Layers are your friend

I wore my 1780s wool jacket, two linen petticoats and a wool petticoat, my still-unfaced cloak, and wool stockings, and was comfortable enough at nooning to take off my cloak. It’s a long cloak, based on one in the collection at work, but blue broadcloth and not drab (the extant cloak is drab, but both drab or dun and blue appear in RI runaway ads).

So what’s the key to keeping warm? Then, as now, (or now dressing as then) it does seem to be layers. The wool petticoat makes an effective barrier against cold, and the wool jacket is warm.

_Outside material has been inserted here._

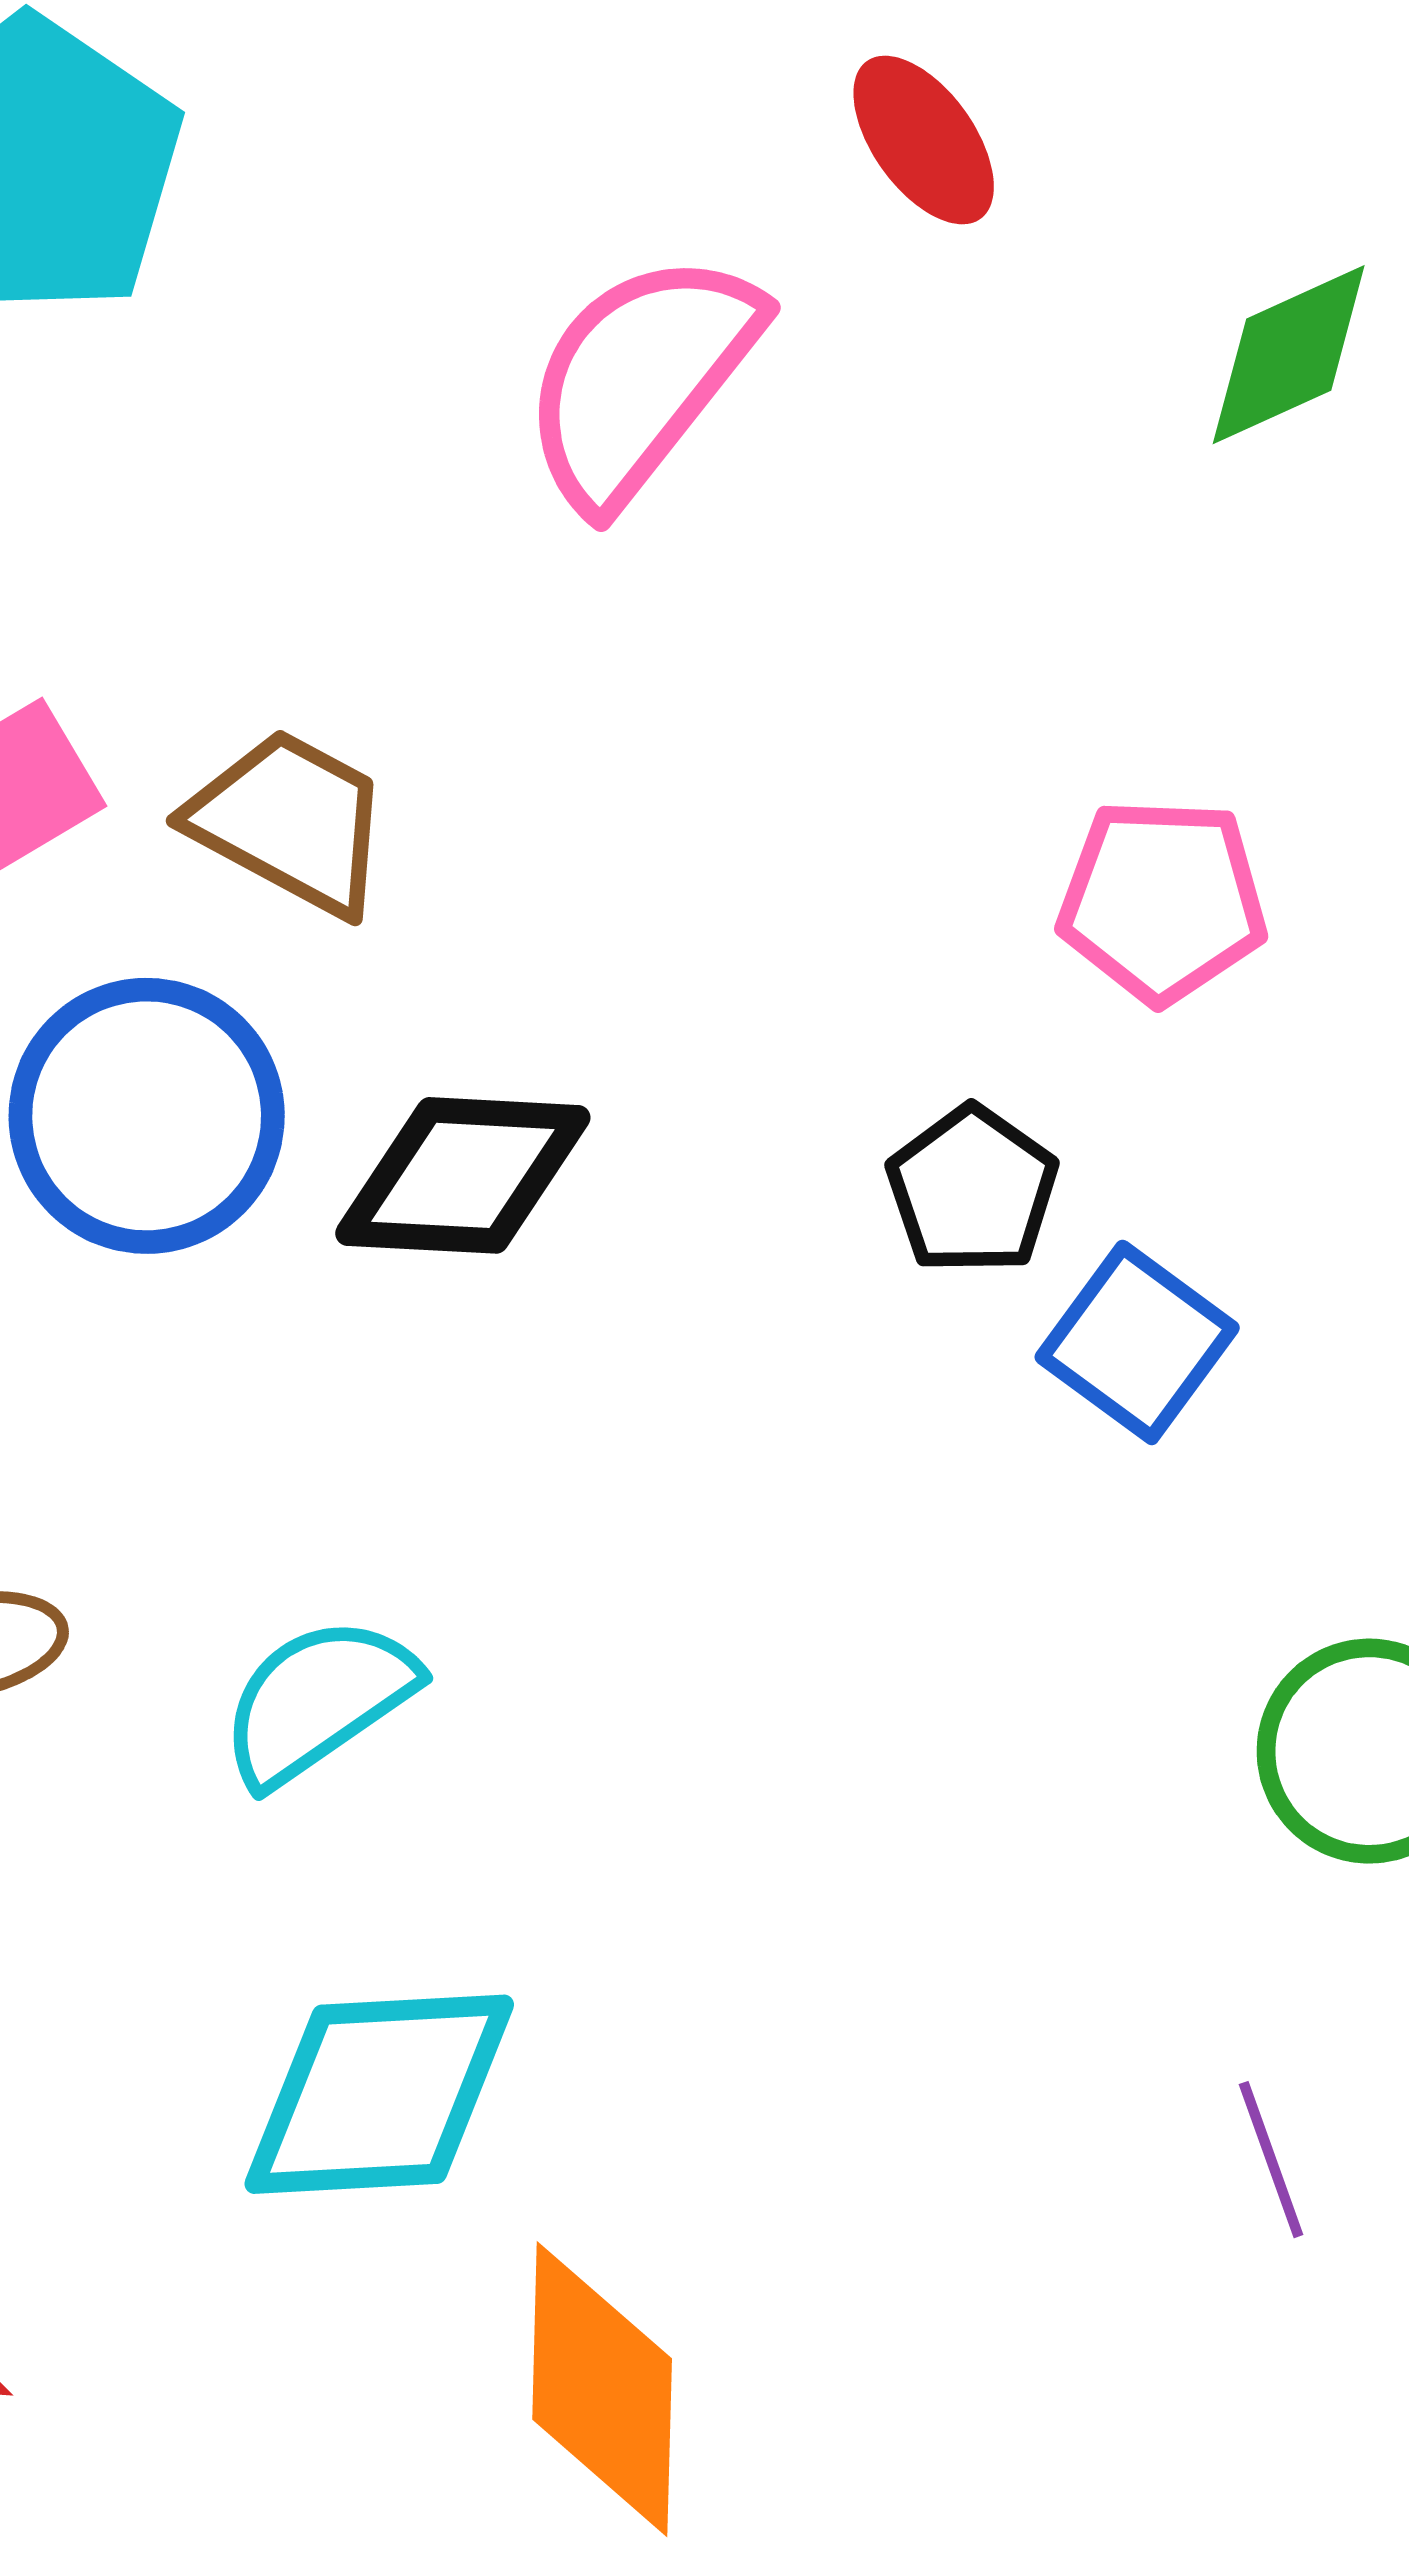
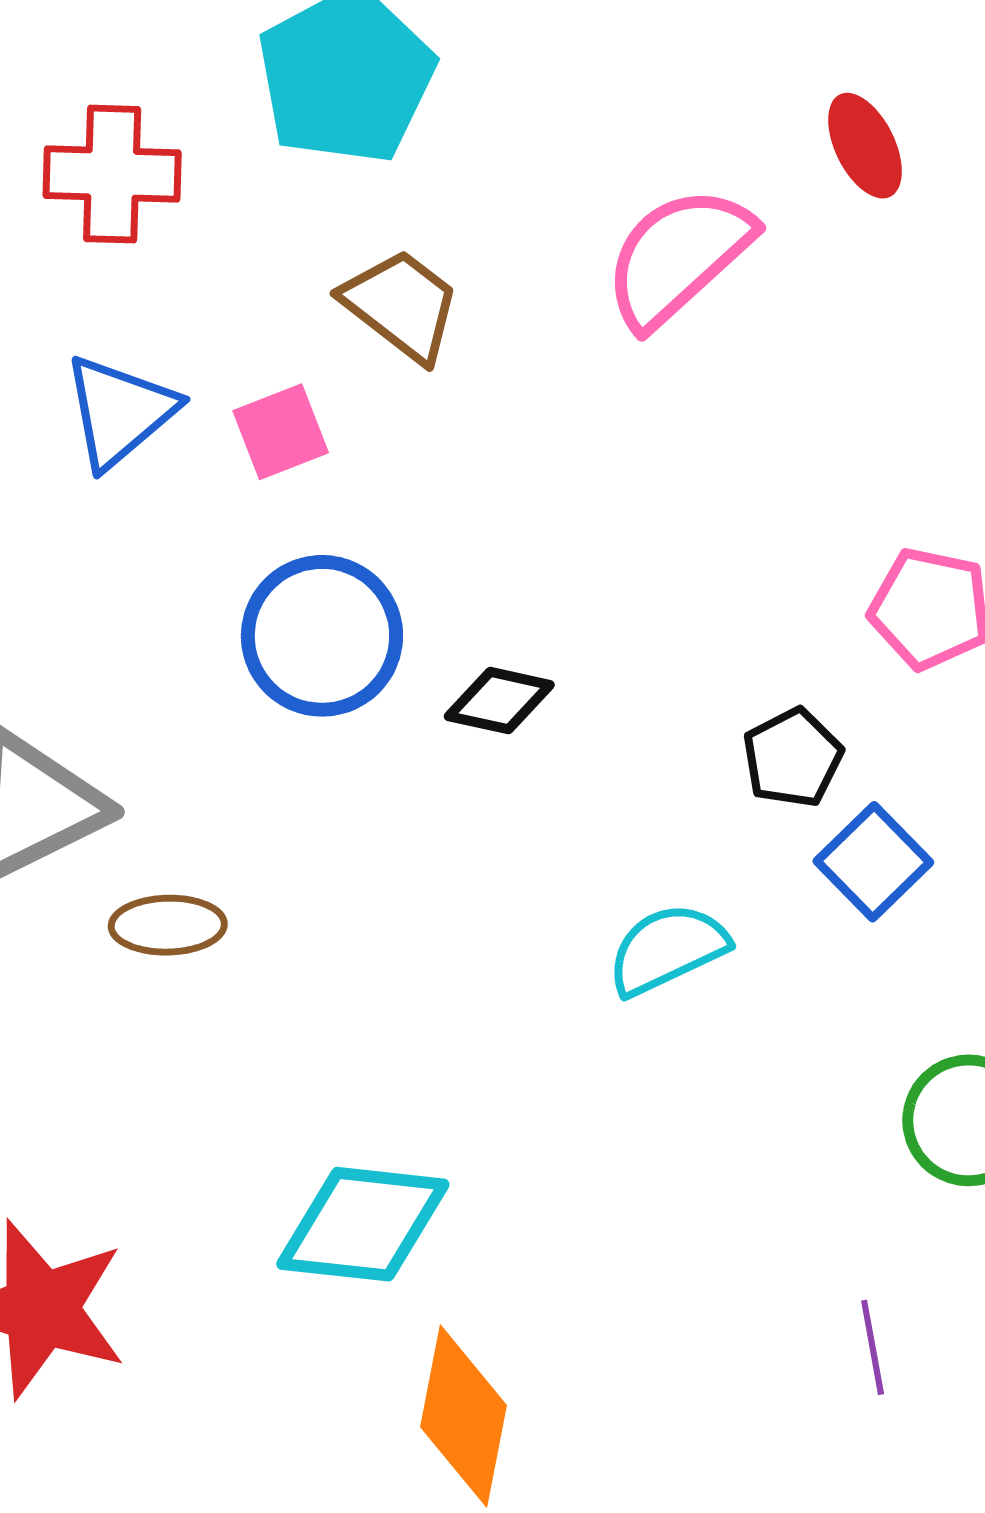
brown trapezoid: (290, 822) -> (401, 305), moved
black diamond: (463, 1175) -> (499, 701), size x0.7
cyan semicircle: (318, 1701) -> (667, 949), moved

I tried patterning mitts, but my hands are so large relative to my wrists that I tore the muslins at the thumb or had very baggy wrists.

These chintz mitts from the Met (C.I.39.13.185a–d) seem to have a similar tendency to width at the wrist, and might work better than the pair I was following from Costume Close Up. It was late and I was tired, so a fresh start might work to keep my hands warm.

Post-war women with long sleeves would have been able to avoid that chill wind on the forearms, and I look forward to wearing my new long-sleeved wool dress.